[Extracted data entries]
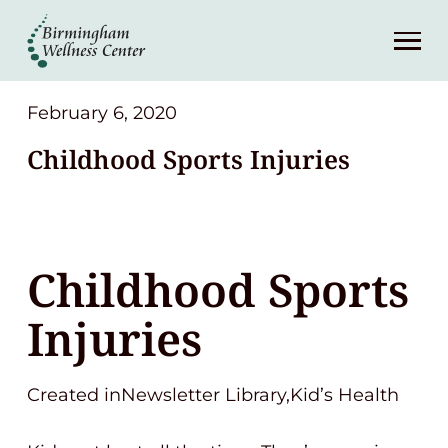
About
Services
February 6, 2020
Childhood Sports Injuries
Patient Center
Resources
Childhood Sports
Contact
Injuries
(248) 645-6070
Created inNewsletter Library,Kid’s Health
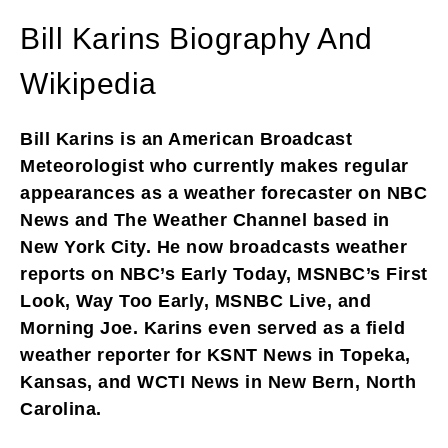
Bill Karins Biography And
Wikipedia
Bill Karins is an American Broadcast
Meteorologist who currently makes regular
appearances as a weather forecaster on NBC
News and The Weather Channel based in
New York City. He now broadcasts weather
reports on NBC’s Early Today, MSNBC’s First
Look, Way Too Early, MSNBC Live, and
Morning Joe. Karins even served as a field
weather reporter for KSNT News in Topeka,
Kansas, and WCTI News in New Bern, North
Carolina.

* **PROBLEM DESCRIPTION**: Find every line in the records above that holds the word "Karins", and copy each one.

* **RESULT OF THIS TASK**:
Bill Karins Biography And
Bill Karins is an American Broadcast
Morning Joe. Karins even served as a field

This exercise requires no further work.